■ **Data for review**
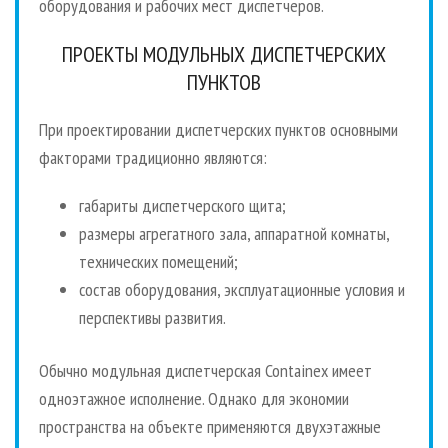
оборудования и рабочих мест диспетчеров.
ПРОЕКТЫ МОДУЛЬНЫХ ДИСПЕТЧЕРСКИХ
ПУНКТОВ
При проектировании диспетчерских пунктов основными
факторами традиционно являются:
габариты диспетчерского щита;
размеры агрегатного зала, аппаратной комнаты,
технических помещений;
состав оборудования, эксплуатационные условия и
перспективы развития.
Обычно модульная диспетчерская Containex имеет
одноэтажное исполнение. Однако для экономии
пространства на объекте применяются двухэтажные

==

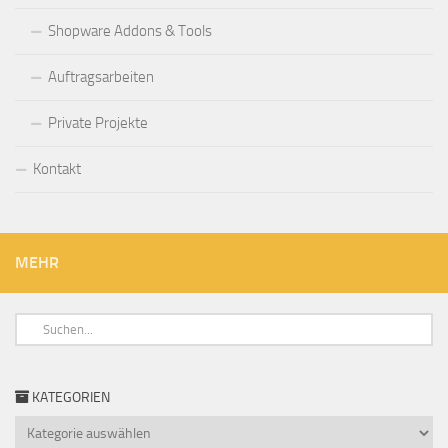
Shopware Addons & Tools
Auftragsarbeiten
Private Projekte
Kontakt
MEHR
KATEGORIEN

---

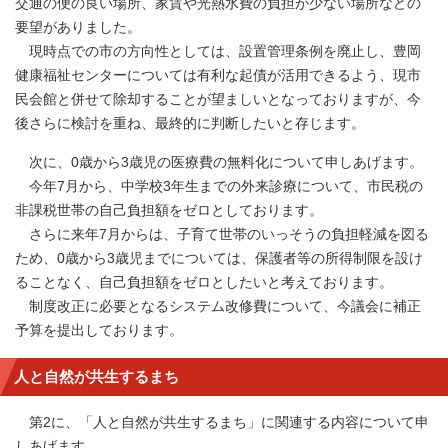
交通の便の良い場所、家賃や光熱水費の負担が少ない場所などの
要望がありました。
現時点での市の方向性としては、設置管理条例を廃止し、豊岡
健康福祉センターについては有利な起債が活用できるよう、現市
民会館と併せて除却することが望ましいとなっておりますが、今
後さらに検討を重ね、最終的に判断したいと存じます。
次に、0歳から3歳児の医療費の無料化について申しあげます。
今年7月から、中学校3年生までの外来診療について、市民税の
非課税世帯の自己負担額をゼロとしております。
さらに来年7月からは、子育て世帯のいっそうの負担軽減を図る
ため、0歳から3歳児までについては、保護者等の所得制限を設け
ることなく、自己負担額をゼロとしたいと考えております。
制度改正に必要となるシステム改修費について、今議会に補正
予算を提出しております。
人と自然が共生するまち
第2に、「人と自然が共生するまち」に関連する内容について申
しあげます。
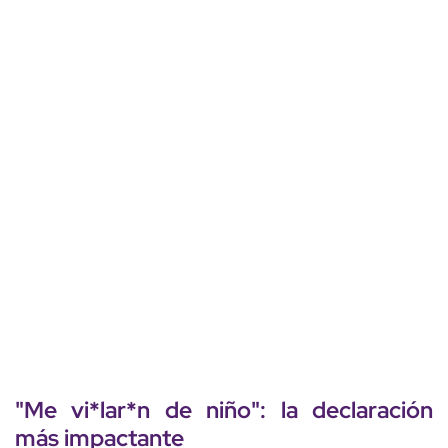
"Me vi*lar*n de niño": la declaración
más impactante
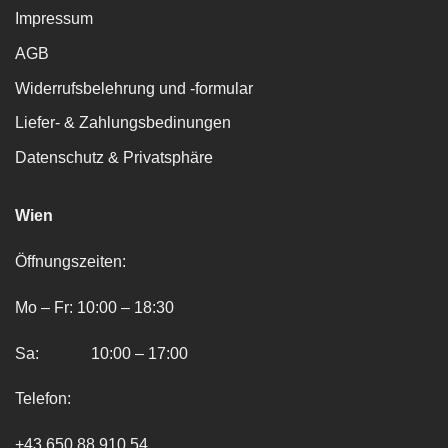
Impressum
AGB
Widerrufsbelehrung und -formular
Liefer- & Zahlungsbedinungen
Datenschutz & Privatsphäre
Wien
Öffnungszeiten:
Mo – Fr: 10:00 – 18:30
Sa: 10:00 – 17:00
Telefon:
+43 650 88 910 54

■ **Task objective**
Copy out all lines of the material above in which "оборудования" occurs.

■ **Answer space**
оборудования и рабочих мест диспетчеров.
состав оборудования, эксплуатационные условия и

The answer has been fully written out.